*Exercise aim*. Extract the final stretch of the data: the line that contains "Информация по доставке" and every line after it, unaltered, and no other lines.

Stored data
┏━━

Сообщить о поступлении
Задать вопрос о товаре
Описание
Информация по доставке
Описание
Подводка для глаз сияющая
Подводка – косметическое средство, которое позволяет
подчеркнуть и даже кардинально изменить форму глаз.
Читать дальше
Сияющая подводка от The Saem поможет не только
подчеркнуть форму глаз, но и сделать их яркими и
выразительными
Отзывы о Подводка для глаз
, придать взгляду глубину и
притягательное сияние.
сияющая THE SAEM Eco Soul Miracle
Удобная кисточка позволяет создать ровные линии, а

┗━━

*Reply*.
Информация по доставке
Описание
Подводка для глаз сияющая
Подводка – косметическое средство, которое позволяет
подчеркнуть и даже кардинально изменить форму глаз.
Читать дальше
Сияющая подводка от The Saem поможет не только
подчеркнуть форму глаз, но и сделать их яркими и
выразительными
Отзывы о Подводка для глаз
, придать взгляду глубину и
притягательное сияние.
сияющая THE SAEM Eco Soul Miracle
Удобная кисточка позволяет создать ровные линии, а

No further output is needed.